Losing my latin on Ordering...

Started by Dominique Devienneabout 3 years ago7 messagesgeneral

ddevienne@gmail.com

about 3 years ago

Hi. Porting a unit test to PostgreSQL, we got a failure related to ordering.

We've distilled it to the below. The DB is en_US.UTF-8, and the sorting we
get
does not make sense to me. The same prefix can be sorted differently based
on the suffix apprently, which doesn't make any sense to me.

Surely sorting should be "constant left-to-right", no? What are we missing?

I'm already surprised (star) comes before (space), when the latter "comes
before" the former in both ASCII and UTF-8, but that the two "Foo*" and
"Foo " prefixed pairs are not clustered after sorting is just mistifying to
me. So how come?

For now we can work-around this by explicitly adding the `collate "C"` on
the queries underlying that particular test, but that would be wrong in the
general case of international strings to sort, so I'd really like to
understand what's going on.

Thanks, --DD

PS: if I try "en_US.UTF-8" or "en_US"."UTF-8" for the collate, it fails.
How come what pg_database.datcollate displays is not a valid value for
collate?

PPS: We tried on v12 and v13 I believe. Somehow my v14.2 on Windows doesn't
have en_US as a collation...

ddevienne=> with t(v) as (values ('Foo All'), ('Foo*'), ('Foo Brief'),
('Foo*All')) select '<'||v||'>', v::bytea from t order by v collate "en_US";
?column? | v
-------------+----------------------
<Foo*> | \x466f6f2a
<Foo All> | \x466f6f20416c6c
<Foo*All> | \x466f6f2a416c6c
<Foo Brief> | \x466f6f204272696566
(4 rows)

ddevienne=> with t(v) as (values ('Foo All'), ('Foo*'), ('Foo Brief'),
('Foo*All')) select '<'||v||'>', v::bytea from t order by v collate "C";
?column? | v
-------------+----------------------
<Foo All> | \x466f6f20416c6c
<Foo Brief> | \x466f6f204272696566
<Foo*> | \x466f6f2a
<Foo*All> | \x466f6f2a416c6c
(4 rows)

Laurenz Albe

laurenz.albe@cybertec.at

about 3 years ago

In reply to: Dominique Devienne (#1)

Re: Losing my latin on Ordering...

On Tue, 2023-02-14 at 10:31 +0100, Dominique Devienne wrote:

Hi. Porting a unit test to PostgreSQL, we got a failure related to ordering.
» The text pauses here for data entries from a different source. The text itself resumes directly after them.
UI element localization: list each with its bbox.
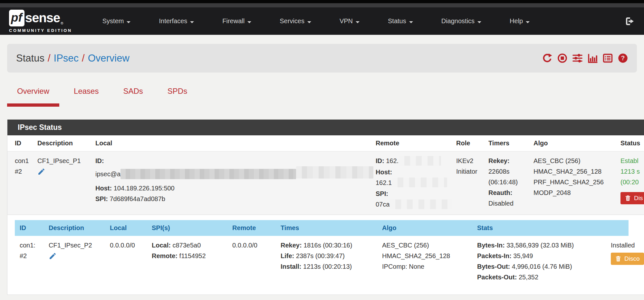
nav-item-help[interactable]: Help	[495, 13, 544, 29]
breadcrumb-overview-link[interactable]: Overview	[88, 53, 130, 64]
cell-role: IKEv2 Initiator	[456, 151, 488, 215]
col-description: Description	[37, 135, 95, 151]
status-established-text: Establ 1213 s (00:20	[620, 156, 644, 188]
cell-algo: AES_CBC (256) HMAC_SHA2_256_128 PRF_HMAC…	[533, 151, 620, 215]
cell-remote: ID: 162. Host: 162.1 SPI: 07ca	[376, 151, 456, 215]
refresh-icon[interactable]	[542, 53, 552, 63]
cell-description: CF1_IPsec_P2	[44, 236, 105, 287]
col-id: ID	[7, 135, 37, 151]
cell-timers: Rekey: 22608s (06:16:48) Reauth: Disable…	[488, 151, 533, 215]
col-local: Local	[95, 135, 376, 151]
col-times: Times	[276, 220, 377, 236]
edit-pencil-icon[interactable]	[49, 252, 57, 263]
bar-chart-icon[interactable]	[588, 53, 598, 63]
chevron-down-icon	[307, 21, 311, 23]
col-algo: Algo	[533, 135, 620, 151]
nav-menu: System Interfaces Firewall Services VPN …	[88, 13, 544, 29]
breadcrumb-bar: Status/IPsec/Overview ?	[7, 44, 637, 73]
tab-overview[interactable]: Overview	[7, 87, 59, 107]
tab-leases[interactable]: Leases	[64, 87, 109, 107]
ipsec-status-panel: IPsec Status ID Description Local Remote…	[7, 120, 644, 295]
col-timers: Timers	[488, 135, 533, 151]
cell-algo: AES_CBC (256) HMAC_SHA2_256_128 IPComp: …	[377, 236, 472, 287]
window-title-strip	[0, 3, 644, 7]
cell-local: ID: ipsec@a Host: 104.189.226.195:500 SP…	[95, 151, 376, 215]
col-description: Description	[44, 220, 105, 236]
cell-stats: Bytes-In: 33,586,939 (32.03 MiB) Packets…	[472, 236, 606, 287]
tab-spds[interactable]: SPDs	[158, 87, 197, 107]
child-sa-section: ID Description Local SPI(s) Remote Times…	[7, 215, 644, 295]
edit-pencil-icon[interactable]	[37, 168, 45, 179]
svg-text:?: ?	[621, 54, 625, 62]
redacted-block	[120, 169, 296, 179]
stop-icon[interactable]	[557, 53, 567, 63]
col-algo: Algo	[377, 220, 472, 236]
col-local: Local	[105, 220, 147, 236]
breadcrumb-status: Status	[16, 53, 44, 64]
nav-item-system[interactable]: System	[88, 13, 145, 29]
cell-remote: 0.0.0.0/0	[227, 236, 276, 287]
col-remote: Remote	[376, 135, 456, 151]
chevron-down-icon	[409, 21, 413, 23]
chevron-down-icon	[127, 21, 130, 23]
logo-edition-text: COMMUNITY EDITION	[9, 28, 72, 33]
cell-spis: Local: c873e5a0 Remote: f1154952	[147, 236, 227, 287]
child-header-row: ID Description Local SPI(s) Remote Times…	[15, 220, 629, 236]
nav-item-diagnostics[interactable]: Diagnostics	[427, 13, 495, 29]
redacted-block	[296, 166, 373, 179]
nav-item-firewall[interactable]: Firewall	[208, 13, 265, 29]
redacted-block	[389, 199, 452, 209]
logo-registered-mark: ®	[61, 21, 63, 25]
child-sa-table: ID Description Local SPI(s) Remote Times…	[15, 220, 629, 287]
trash-icon	[625, 195, 631, 201]
chevron-down-icon	[190, 21, 194, 23]
sign-out-icon[interactable]	[625, 16, 635, 26]
logo-sense-text: sense	[25, 11, 60, 25]
window-top-strip	[0, 0, 644, 3]
disconnect-child-button[interactable]: Disco	[611, 253, 644, 265]
tab-sads[interactable]: SADs	[113, 87, 153, 107]
redacted-block	[399, 156, 441, 166]
status-installed-text: Installed	[611, 240, 625, 251]
table-header-row: ID Description Local Remote Role Timers …	[7, 135, 644, 151]
col-stats: Stats	[472, 220, 606, 236]
ipsec-tabs: Overview Leases SADs SPDs	[7, 87, 644, 107]
breadcrumb: Status/IPsec/Overview	[16, 53, 130, 64]
chevron-down-icon	[356, 21, 360, 23]
nav-item-vpn[interactable]: VPN	[325, 13, 374, 29]
top-navbar: pf sense ® COMMUNITY EDITION System Inte…	[0, 7, 644, 35]
filter-sliders-icon[interactable]	[572, 53, 582, 63]
chevron-down-icon	[526, 21, 530, 23]
cell-status: Establ 1213 s (00:20 Dis	[620, 151, 644, 215]
trash-icon	[615, 256, 621, 262]
col-status: Status	[620, 135, 644, 151]
cell-id: con1 #2	[7, 151, 37, 215]
help-icon[interactable]: ?	[618, 53, 628, 63]
breadcrumb-ipsec-link[interactable]: IPsec	[54, 53, 79, 64]
cell-child-status: Installed Disco	[606, 236, 629, 287]
nav-item-interfaces[interactable]: Interfaces	[145, 13, 208, 29]
chevron-down-icon	[477, 21, 481, 23]
redacted-block	[392, 178, 447, 187]
ipsec-status-table: ID Description Local Remote Role Timers …	[7, 135, 644, 215]
panel-title: IPsec Status	[7, 120, 644, 135]
nav-item-services[interactable]: Services	[265, 13, 325, 29]
disconnect-button[interactable]: Dis	[620, 192, 644, 204]
log-list-icon[interactable]	[603, 53, 613, 63]
chevron-down-icon	[247, 21, 251, 23]
col-remote: Remote	[227, 220, 276, 236]
cell-id: con1: #2	[15, 236, 44, 287]
table-row: con1: #2 CF1_IPsec_P2 0.0.0.0/0 Local: c…	[15, 236, 629, 287]
page-action-icons: ?	[542, 53, 628, 63]
cell-description: CF1_IPsec_P1	[37, 151, 95, 215]
cell-local: 0.0.0.0/0	[105, 236, 147, 287]
pfsense-logo[interactable]: pf sense ® COMMUNITY EDITION	[9, 10, 72, 33]
nav-item-status[interactable]: Status	[374, 13, 427, 29]
cell-times: Rekey: 1816s (00:30:16) Life: 2387s (00:…	[276, 236, 377, 287]
col-spis: SPI(s)	[147, 220, 227, 236]
col-role: Role	[456, 135, 488, 151]
col-child-status	[606, 220, 629, 236]
logo-pf-mark: pf	[9, 10, 24, 26]
col-id: ID	[15, 220, 44, 236]
table-row: con1 #2 CF1_IPsec_P1 ID: ipsec@a Host: 1…	[7, 151, 644, 215]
We've distilled it to the below. The DB is en_US.UTF-8, and the sorting we get
does not make sense to me. The same prefix can be sorted differently based on
the suffix apprently, which doesn't make any sense to me.

Surely sorting should be "constant left-to-right", no? What are we missing?
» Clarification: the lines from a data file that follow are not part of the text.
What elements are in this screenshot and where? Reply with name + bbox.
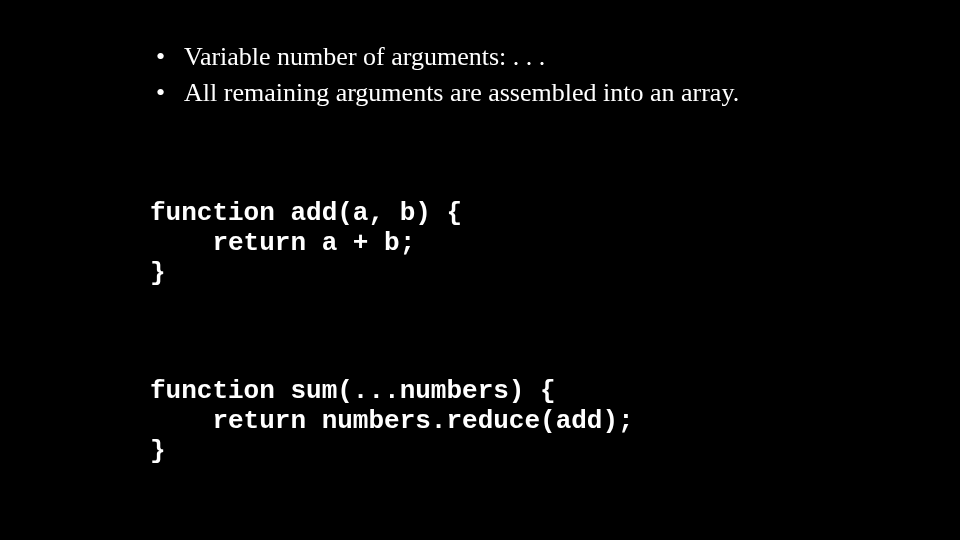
slide: Variable number of arguments: . . . All …: [0, 0, 960, 540]
code-area: function add(a, b) { return a + b; } fun…: [150, 140, 810, 540]
bullet-item: Variable number of arguments: . . .: [150, 40, 810, 74]
code-block-add: function add(a, b) { return a + b; }: [150, 199, 810, 289]
bullet-item: All remaining arguments are assembled in…: [150, 76, 810, 110]
code-block-sum: function sum(...numbers) { return number…: [150, 377, 810, 467]
bullet-list: Variable number of arguments: . . . All …: [150, 40, 810, 112]
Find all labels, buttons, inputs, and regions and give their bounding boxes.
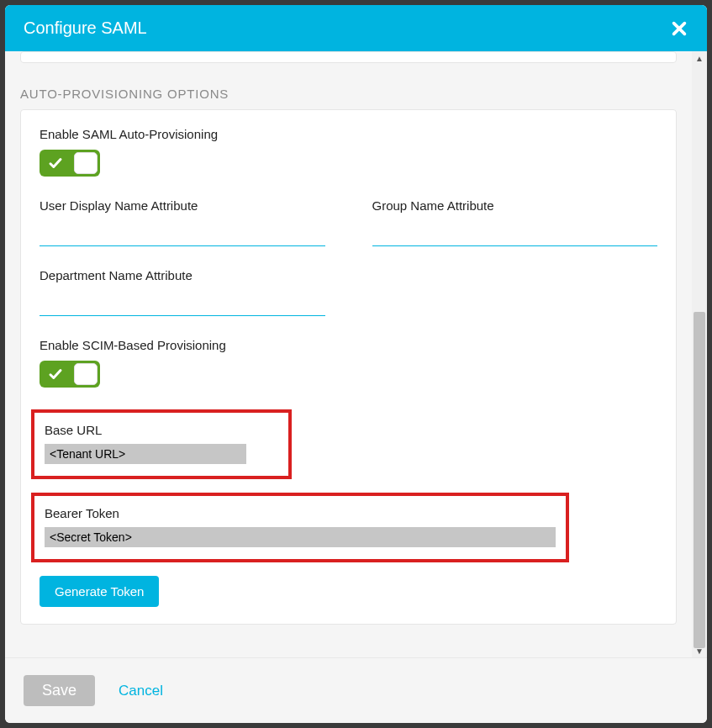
generate-token-button[interactable]: Generate Token [40,576,159,607]
base-url-highlight: Base URL [31,409,292,479]
enable-scim-label: Enable SCIM-Based Provisioning [40,338,657,352]
enable-saml-toggle[interactable] [40,150,100,177]
attribute-row-1: User Display Name Attribute Group Name A… [40,198,657,246]
section-title: AUTO-PROVISIONING OPTIONS [20,87,677,101]
bearer-token-label: Bearer Token [45,506,556,520]
department-name-field: Department Name Attribute [40,268,325,316]
base-url-label: Base URL [45,423,278,437]
department-name-input[interactable] [40,291,325,316]
modal-title: Configure SAML [24,18,147,38]
bearer-token-highlight: Bearer Token [31,493,569,562]
cancel-link[interactable]: Cancel [119,683,163,699]
modal-header: Configure SAML [5,5,707,51]
enable-saml-field: Enable SAML Auto-Provisioning [40,127,657,177]
modal-body-wrap: AUTO-PROVISIONING OPTIONS Enable SAML Au… [5,51,707,657]
enable-scim-toggle[interactable] [40,361,100,388]
scroll-up-arrow-icon[interactable]: ▲ [692,51,707,65]
modal-footer: Save Cancel [5,657,707,723]
modal-body: AUTO-PROVISIONING OPTIONS Enable SAML Au… [5,51,692,657]
enable-saml-label: Enable SAML Auto-Provisioning [40,127,657,141]
department-name-label: Department Name Attribute [40,268,325,282]
group-name-input[interactable] [372,221,658,246]
group-name-field: Group Name Attribute [372,198,658,246]
close-icon[interactable] [670,19,688,38]
toggle-thumb [74,152,98,174]
save-button[interactable]: Save [24,675,95,706]
base-url-input[interactable] [45,444,246,464]
previous-section-card [20,51,677,63]
scrollbar-thumb[interactable] [694,312,705,648]
user-display-name-input[interactable] [40,221,325,246]
empty-col [372,268,658,316]
group-name-label: Group Name Attribute [372,198,658,213]
scrollbar[interactable]: ▲ ▼ [692,51,707,657]
enable-scim-field: Enable SCIM-Based Provisioning [40,338,657,388]
user-display-name-label: User Display Name Attribute [40,198,325,213]
check-icon [48,367,63,382]
user-display-name-field: User Display Name Attribute [40,198,325,246]
check-icon [48,156,63,171]
configure-saml-modal: Configure SAML AUTO-PROVISIONING OPTIONS… [5,5,707,723]
scroll-down-arrow-icon[interactable]: ▼ [692,644,707,657]
attribute-row-2: Department Name Attribute [40,268,657,316]
toggle-thumb [74,363,98,385]
provisioning-card: Enable SAML Auto-Provisioning User Displ… [20,109,677,625]
bearer-token-input[interactable] [45,527,556,547]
No, it isn't. That's not how natural language collations work.

They typically use different levels of comparison: first, strings are sorted
according to base character, ignoring accents, case and punctuation.
Wherever that comparison is equal, the next level is used (typically accents),
then the next (case), and so on.

I'm already surprised (star) comes before (space), when the latter "comes
before" the former in both ASCII and UTF-8, but that the two "Foo*" and "Foo "
prefixed pairs are not clustered after sorting is just mistifying to me. So how come?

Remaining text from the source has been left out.